Es gibt zahlreiche glockenförmige Pilze in der Gattung Mycena , von denen einige makroskopisch der Elfenbeinhaube sehr ähnlich sind und nur wenige auf dem Feld leicht zu trennen sind.

Mycena flavoalba, Cambridgeshire, England

Kulinarische Notizen

Obwohl in einigen Feldführern als essbar vermerkt, sind diese kleinen Pilze viel zu unwesentlich, um ernsthaftes kulinarisches Interesse zu haben.

Referenzquellen

Fasziniert von Fungi , Pat O'Reilly 2016.

Penny Cullington, (Oktober 2013). Britische Mykene - Kurze Beschreibungen.

Giovanni Robich, (2003). Mycena d'Europa ; Associazione Micologica Bresadola; Vicenza: Fondazione Centro Studi Micologici.
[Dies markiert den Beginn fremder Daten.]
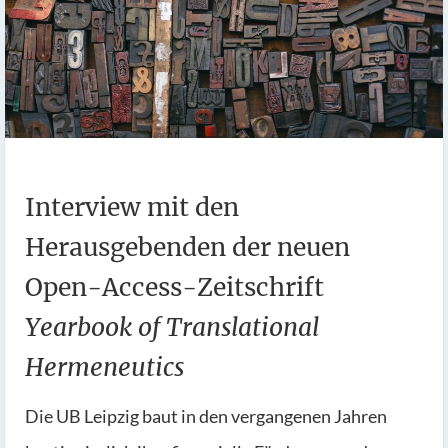
Interview mit den
Herausgebenden der neuen
Open-Access-Zeitschrift
Yearbook of Translational
Hermeneutics
Die UB Leipzig baut in den vergangenen Jahren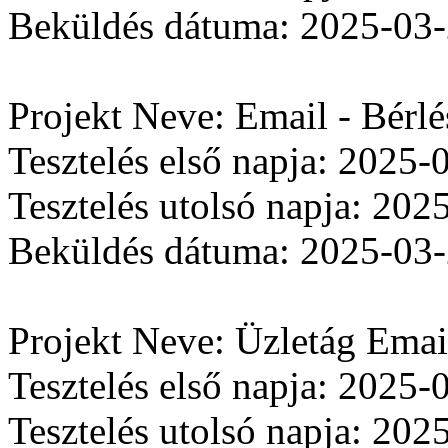
Beküldés dátuma: 2025-03
Projekt Neve: Email - Bérlé
Tesztelés első napja: 2025-
Tesztelés utolsó napja: 202
Beküldés dátuma: 2025-03
Projekt Neve: Üzletág Ema
Tesztelés első napja: 2025-
Tesztelés utolsó napja: 202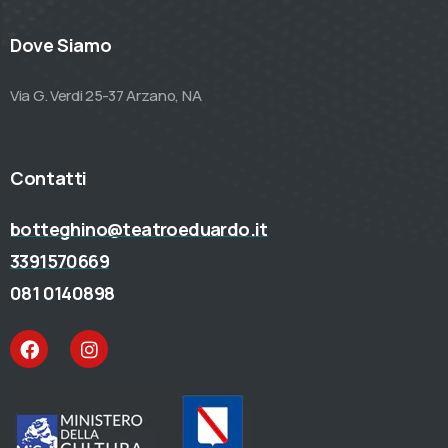
Dove Siamo
Via G. Verdi 25-37 Arzano, NA
Contatti
botteghino@teatroeduardo.it
3391570669
081 0140898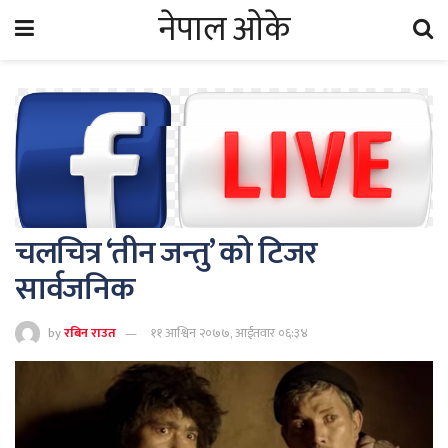
नेपाल ओके
चलचित्र ‘तीन जन्तु’ को टिजर
सार्वजनिक
by
रबिन राउत
११ आश्विन २०७७, आईतवार ०६:३४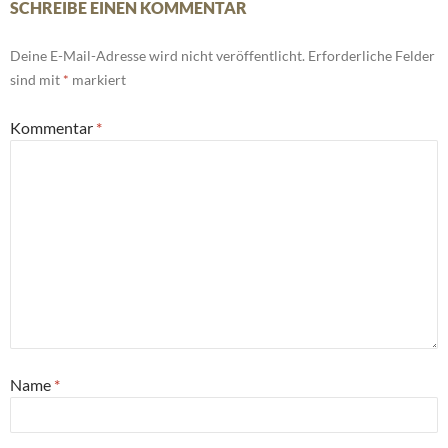
SCHREIBE EINEN KOMMENTAR
Deine E-Mail-Adresse wird nicht veröffentlicht.
Erforderliche Felder
sind mit
*
markiert
Kommentar
*
Name
*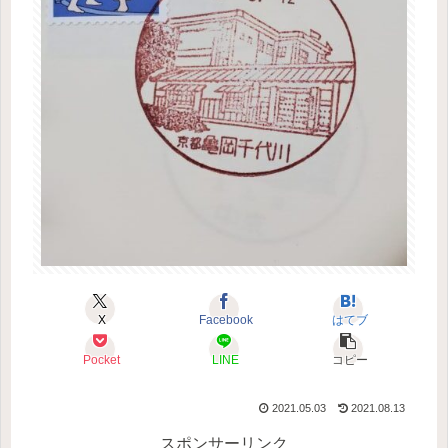
X
Facebook
はてブ
Pocket
LINE
コピー
2021.05.03
2021.08.13
スポンサーリンク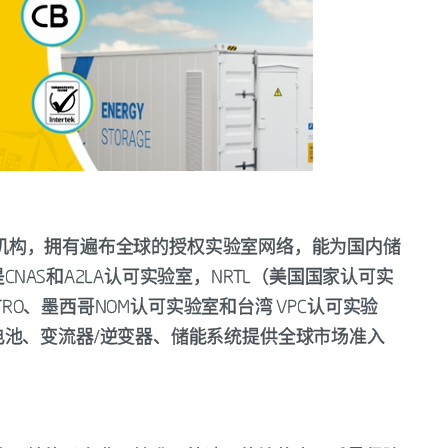
障服务机构，拥有遍布全球的授权实验室网络，能为国内储
AS和A2LA认可实验室，NRTL（美国国家认可实
ETRO、墨西哥NOM认可实验室和台湾 VPC认可实验
池、变流器/逆变器、储能系统提供全球市场准入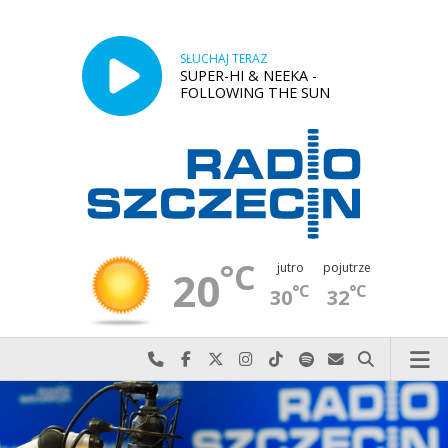
SŁUCHAJ TERAZ
SUPER-HI & NEEKA -
FOLLOWING THE SUN
°C
jutro
pojutrze
20
°C
°C
30
32
Najlepiej po prostu do nas zadzwoń
Odwiedź nas na Facebook-u
Odwiedź nas na X
Odwiedź nas na Instagram-ie
Odwiedź nas na TikTok-u
Szukaj nas na Spotify
Wyślij do nas w
Szukaj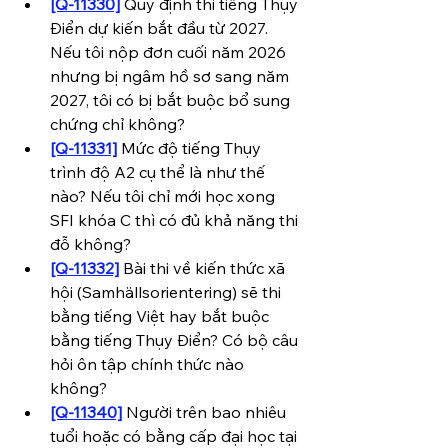
[Q-11330]
 Quy định thi tiếng Thụy 
Điển dự kiến bắt đầu từ 2027. 
Nếu tôi nộp đơn cuối năm 2026 
nhưng bị ngâm hồ sơ sang năm 
2027, tôi có bị bắt buộc bổ sung 
chứng chỉ không?
[Q-11331]
 Mức độ tiếng Thụy 
trình độ A2 cụ thể là như thế 
nào? Nếu tôi chỉ mới học xong 
SFI khóa C thì có đủ khả năng thi 
đỗ không?
[Q-11332]
 Bài thi về kiến thức xã 
hội (Samhällsorientering) sẽ thi 
bằng tiếng Việt hay bắt buộc 
bằng tiếng Thụy Điển? Có bộ câu 
hỏi ôn tập chính thức nào 
không?
[Q-11340]
 Người trên bao nhiêu 
tuổi hoặc có bằng cấp đại học tại 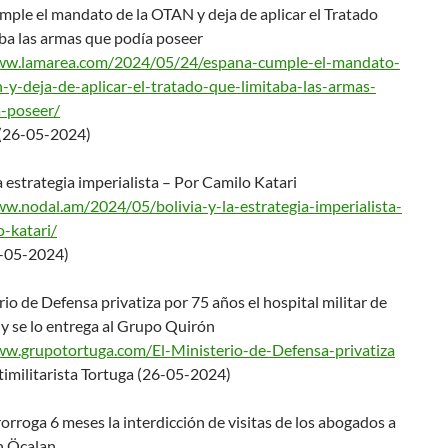
ple el mandato de la OTAN y deja de aplicar el Tratado
ba las armas que podía poseer
www.lamarea.com/2024/0
5/24/espana-cumple-el-mandato-
-y-deja-de-aplicar-
el-tratado-que-limitaba-las-
armas-
-poseer/
(26-05-2024)
la estrategia imperialista – Por Camilo Katari
www.nodal.am/2024/05/b
olivia-y-la-estrategia-imperia
lista-
o-katari/
-05-2024)
rio de Defensa privatiza por 75 años el hospital militar de
y se lo entrega al Grupo Quirón
ww.grupotortuga.com/E
l-Ministerio-de-Defensa-privat
iza
imilitarista Tortuga (26-05-2024)
orroga 6 meses la interdicción de visitas de los abogados a
h Öcalan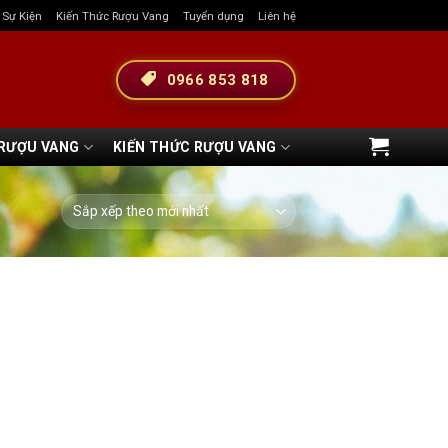
& Sự Kiện
Kiến Thức Rượu Vang
Tuyển dụng
Liên hệ
0966 853 818
 RƯỢU VANG
KIẾN THỨC RƯỢU VANG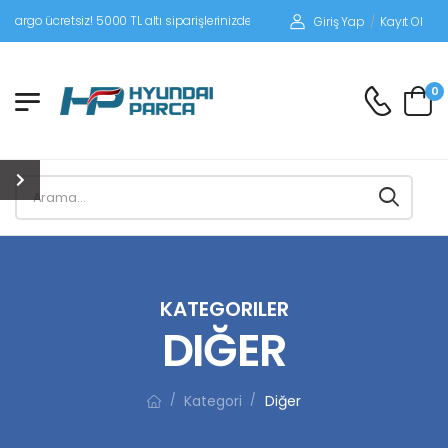
! 5000 TL altı siparişlerinizde siparişleriniz alıcı ödemeli gönderilir.
Giriş Yap
/
Kayıt Ol
0
KATEGORILER
DIĞER
Kategori
Diğer
/
/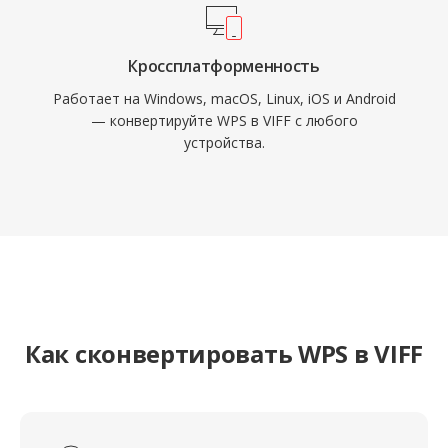
Кроссплатформенность
Работает на Windows, macOS, Linux, iOS и Android
— конвертируйте WPS в VIFF с любого
устройства.
Как сконвертировать WPS в VIFF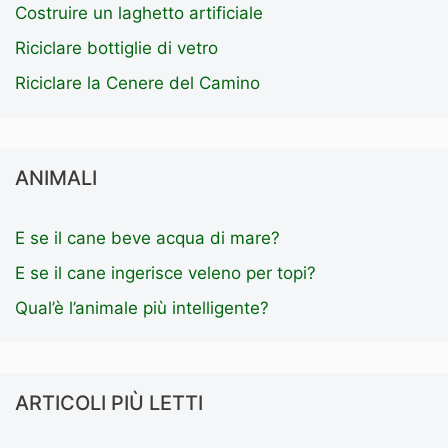
Costruire un laghetto artificiale
Riciclare bottiglie di vetro
Riciclare la Cenere del Camino
ANIMALI
E se il cane beve acqua di mare?
E se il cane ingerisce veleno per topi?
Qual’è l’animale più intelligente?
ARTICOLI PIÙ LETTI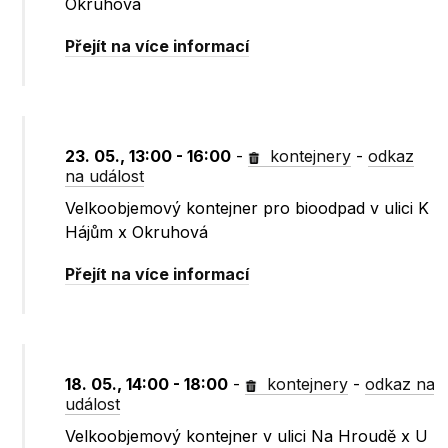
Okruhová
Přejít na více informací
23. 05., 13:00 - 16:00
-
kontejnery
-
odkaz
na událost
Velkoobjemový kontejner pro bioodpad v ulici K
Hájům x Okruhová
Přejít na více informací
18. 05., 14:00 - 18:00
-
kontejnery
-
odkaz na
událost
Velkoobjemový kontejner v ulici Na Hroudě x U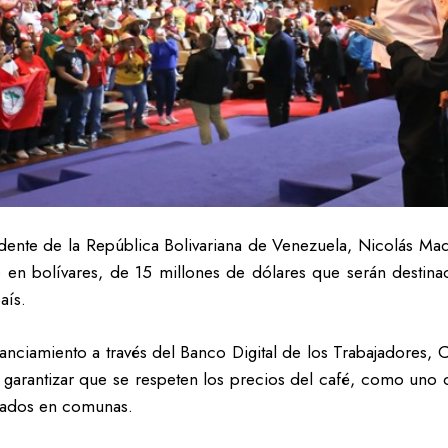
dente de la República Bolivariana de Venezuela, Nicolás Ma
e en bolívares, de 15 millones de dólares que serán destina
aís.
anciamiento a través del Banco Digital de los Trabajadores, 
 garantizar que se respeten los precios del café, como uno
izados en comunas.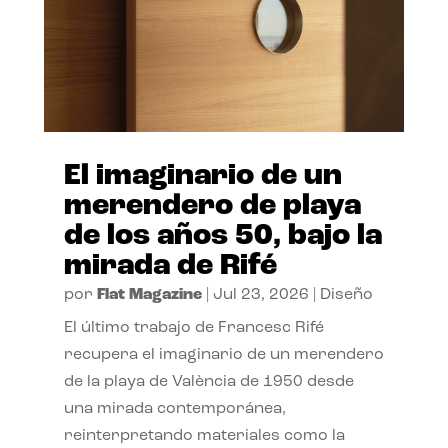
El imaginario de un
merendero de playa
de los años 50, bajo la
mirada de Rifé
por
Flat Magazine
|
Jul 23, 2026
|
Diseño
El último trabajo de Francesc Rifé
recupera el imaginario de un merendero
de la playa de València de 1950 desde
una mirada contemporánea,
reinterpretando materiales como la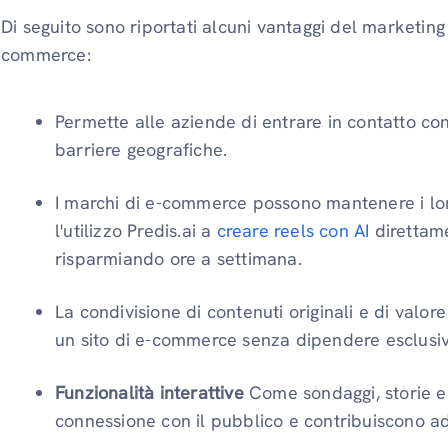
Di seguito sono riportati alcuni vantaggi del marketing
commerce:
Permette alle aziende di entrare in contatto con
barriere geografiche.
I marchi di e-commerce possono mantenere i lor
l'utilizzo Predis.ai a
creare reels con AI
direttame
risparmiando ore a settimana.
La condivisione di contenuti originali e di valore
un sito di e-commerce senza dipendere esclusi
Funzionalità interattive
Come sondaggi, storie e 
connessione con il pubblico e contribuiscono a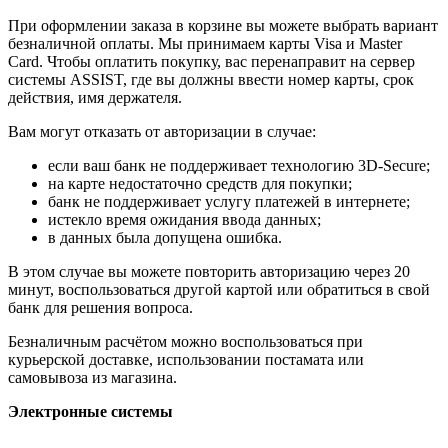
При оформлении заказа в корзине вы можете выбрать вариант
безналичной оплаты. Мы принимаем карты Visa и Master
Card. Чтобы оплатить покупку, вас перенаправит на сервер
системы ASSIST, где вы должны ввести номер карты, срок
действия, имя держателя.
Вам могут отказать от авторизации в случае:
если ваш банк не поддерживает технологию 3D-Secure;
на карте недостаточно средств для покупки;
банк не поддерживает услугу платежей в интернете;
истекло время ожидания ввода данных;
в данных была допущена ошибка.
В этом случае вы можете повторить авторизацию через 20
минут, воспользоваться другой картой или обратиться в свой
банк для решения вопроса.
Безналичным расчётом можно воспользоваться при
курьерской доставке, использовании постамата или
самовывоза из магазина.
Электронные системы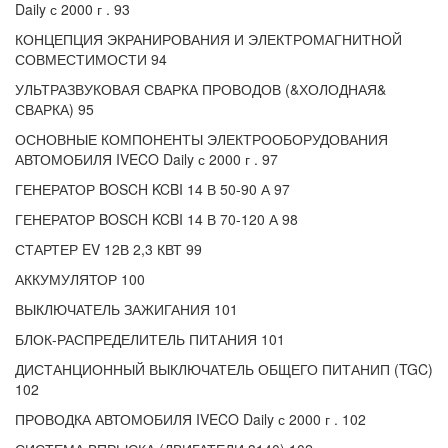
Daily с 2000 г . 93
КОНЦЕПЦИЯ ЭКРАНИРОВАНИЯ И ЭЛЕКТРОМАГНИТНОЙ
СОВМЕСТИМОСТИ 94
УЛЬТРАЗВУКОВАЯ СВАРКА ПРОВОДОВ (&ХОЛОДНАЯ&
СВАРКА) 95
ОСНОВНЫЕ КОМПОНЕНТЫ ЭЛЕКТРООБОРУДОВАНИЯ
АВТОМОБИЛЯ IVECO Daily с 2000 г . 97
ГЕНЕРАТОР BOSCH KCBI 14 В 50-90 А 97
ГЕНЕРАТОР BOSCH KCBI 14 В 70-120 А 98
СТАРТЕР EV 12В 2,3 КВТ 99
АККУМУЛЯТОР 100
ВЫКЛЮЧАТЕЛЬ ЗАЖИГАНИЯ 101
БЛОК-РАСПРЕДЕЛИТЕЛЬ ПИТАНИЯ 101
ДИСТАНЦИОННЫЙ ВЫКЛЮЧАТЕЛЬ ОБЩЕГО ПИТАНИП (TGC)
102
ПРОВОДКА АВТОМОБИЛЯ IVECO Daily с 2000 г . 102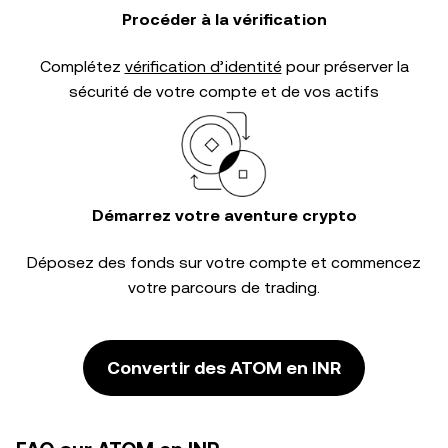
Procéder à la vérification
Complétez
vérification d’identité
pour préserver la
sécurité de votre compte et de vos actifs
Démarrez votre aventure crypto
Déposez des fonds sur votre compte et commencez
votre parcours de trading.
Convertir des ATOM en INR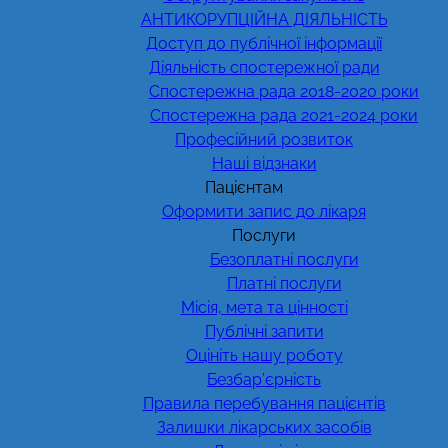
АНТИКОРУПЦІЙНА ДІЯЛЬНІСТЬ
Доступ до публічної інформації
Діяльність спостережної ради
Спостережна рада 2018-2020 роки
Спостережна рада 2021-2024 роки
Професійний розвиток
Наші відзнаки
Пацієнтам
Оформити запис до лікаря
Послуги
Безоплатні послуги
Платні послуги
Місія, мета та цінності
Публічні запити
Оцініть нашу роботу
Безбар’єрність
Правила перебування пацієнтів
Залишки лікарських засобів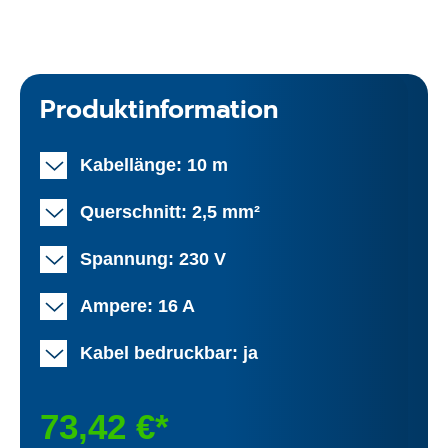
Produktinformation
Kabellänge: 10 m
Querschnitt: 2,5 mm²
Spannung: 230 V
Ampere: 16 A
Kabel bedruckbar: ja
73,42 €*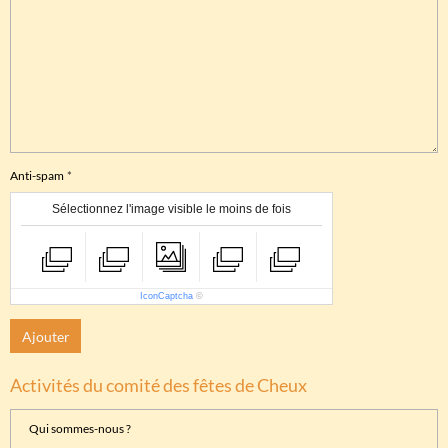
Anti-spam
Sélectionnez l'image visible le moins de fois
IconCaptcha
©
Ajouter
Activités du comité des fêtes de Cheux
Qui sommes-nous ?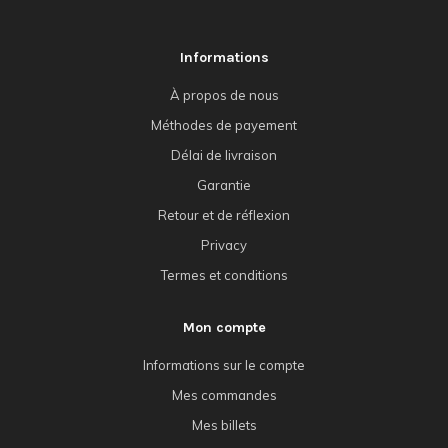
Informations
À propos de nous
Méthodes de payement
Délai de livraison
Garantie
Retour et de réflexion
Privacy
Termes et conditions
Mon compte
Informations sur le compte
Mes commandes
Mes billets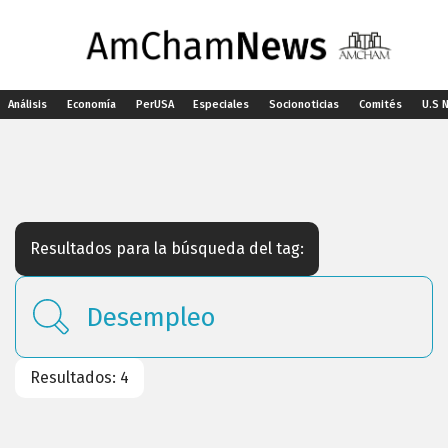
Análisis
Economía
PerUSA
Especiales
Socionoticias
Comités
U.S 
Resultados para la búsqueda del tag:
Resultados: 4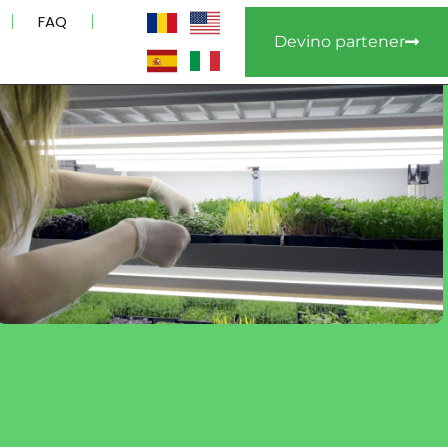
FAQ
Devino partener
British Mycological Society, englische Namen für Pilze

Wörterbuch der Pilze ; Paul M. Kirk, David F. Minon, Paul F. Cannon und JA Stalpers; CABI, 2008

Die Informationen zur taxonomischen Geschichte und zum Synonym auf diesen Seiten stammen aus vielen Quellen, insbesondere aus der GB-Checkliste der British Mycological Society für Pilze und (für Basidiomyceten) aus Kews Checkliste der britischen und irischen Basidiomycota.

Danksagung

Diese Seite enthält Bilder, die freundlicherweise von David Kelly zur Verfügung gestellt wurden.